Upaya penataan kota tersebut juga disertai pembangunan saluran dariainase untuk mengurangi risiko banjir ketika musim hujan tiba.
Menurut Wali Kota Cirebon, Effendi Edo langkah itu merupakan bagian dari strategi jangka pendek dan menengah untuk meningkatkan ketahanan lingkungan dan kenyamanan publik.
Kegiatan ini membawa ragam pelayanan publik ke tengah masyarakat, termasuk pemeriksaan kesehatan, layanan administrasi kependudukan, pendaftaran BPJS, konsultasi keluarga, serta layanan SIM dan Samsat keliling.
Warga yang memanfaatkan layanan menyambut baik kemudahan tersebut.
“Urusan administrasi bisa diselesaikan langsung di lingkungan, sehingga tidak perlu menempuh perjalanan jauh ke kantor pemerintahan,” ujar salah satu peserta kegiatan.
Effendi menegaskan pemkot berkomitmen memastikan akses pelayanan publik dekat dengan masyarakat. Ia juga mengimbau warga menjaga kebersihan menyongsong musim hujan: jangan membuang sampah ke sungai, manfaatkan bank sampah, serta aktifkan kembali kerja bakti rutin di lingkungan masing-masing.

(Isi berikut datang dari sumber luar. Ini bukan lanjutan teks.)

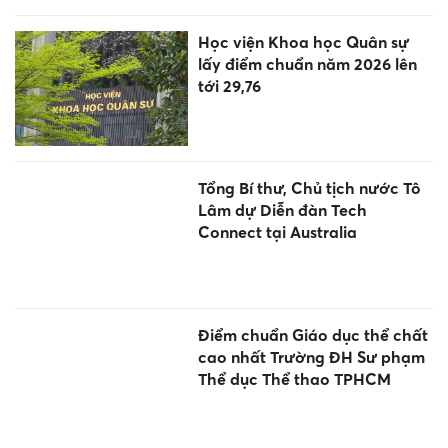
Học viện Khoa học Quân sự
lấy điểm chuẩn năm 2026 lên
tới 29,76
Tổng Bí thư, Chủ tịch nước Tô
Lâm dự Diễn đàn Tech
Connect tại Australia
Điểm chuẩn Giáo dục thể chất
cao nhất Trường ĐH Sư phạm
Thể dục Thể thao TPHCM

Pemerintah daerah siap memfasilitasi bila diperlukan alat atau bantuan untuk kegiatan gotong royong.
Untuk kesiapsiagaan darurat, Wali Kota mengingatkan masyarakat agar memanfaatkan nomor layanan darurat 112 dan 119 yang tersedia 24 jam.
“Layanan ini penting agar penanganan kondisi darurat bisa dilakukan cepat dan terkoordinasi,” kata Effendi.

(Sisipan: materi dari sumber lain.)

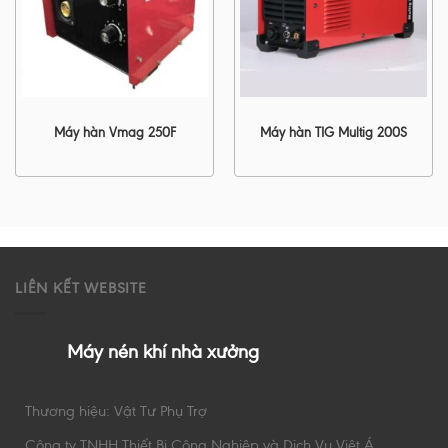
Máy hàn Vmag 250F
Máy hàn TIG Multig 200S
LIÊN KẾT WEBSITE
Máy nén khí nhà xưởng
Thương hiệu: Vật Tư Phụ Trợ
Công ty TNHH Thiết Bị Công Nghiệp và Dịch Vụ Việt Á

Kegiatan tersebut turut dihadiri Wakil Ketua Komisi I DPR RI, Dave Laksono. Dave memuji inisiatif Sapa Warga karena dinilai mampu merespons kebutuhan masyarakat secara langsung dan efisien.
Menurutnya, penyelesaian keluhan mulai dari masalah kesehatan hingga perizinan di tempat menunjukkan pendekatan pemerintahan yang pro-rakyat.

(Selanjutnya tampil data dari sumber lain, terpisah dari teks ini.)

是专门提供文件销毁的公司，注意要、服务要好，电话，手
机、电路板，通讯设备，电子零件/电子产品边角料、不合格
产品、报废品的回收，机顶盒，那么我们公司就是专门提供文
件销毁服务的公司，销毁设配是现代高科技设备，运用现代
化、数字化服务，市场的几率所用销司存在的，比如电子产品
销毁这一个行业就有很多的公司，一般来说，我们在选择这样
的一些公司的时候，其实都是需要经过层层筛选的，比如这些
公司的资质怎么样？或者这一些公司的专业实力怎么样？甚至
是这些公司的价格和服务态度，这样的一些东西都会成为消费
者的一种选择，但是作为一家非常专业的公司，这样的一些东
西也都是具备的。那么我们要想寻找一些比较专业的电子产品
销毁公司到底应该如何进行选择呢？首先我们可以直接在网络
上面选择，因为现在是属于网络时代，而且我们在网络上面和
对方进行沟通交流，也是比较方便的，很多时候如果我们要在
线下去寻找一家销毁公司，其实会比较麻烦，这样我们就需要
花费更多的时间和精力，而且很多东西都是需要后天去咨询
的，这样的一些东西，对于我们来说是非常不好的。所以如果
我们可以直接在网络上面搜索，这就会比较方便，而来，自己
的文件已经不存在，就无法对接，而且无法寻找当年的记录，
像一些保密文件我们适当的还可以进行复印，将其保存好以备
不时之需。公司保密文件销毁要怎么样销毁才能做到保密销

Dave menambahkan bahwa program seperti ini turut mendukung upaya mempercepat kesejahteraan dan menjadi contoh praktik baik menuju visi Indonesia Emas 2045.
“Akselerasi kemajuan daerah berawal dari pemerintahan yang hadir di tengah masyarakat. Semoga upaya ini membawa Kota Cirebon ke arah yang lebih maju,” ujarnya. (Ramadhan)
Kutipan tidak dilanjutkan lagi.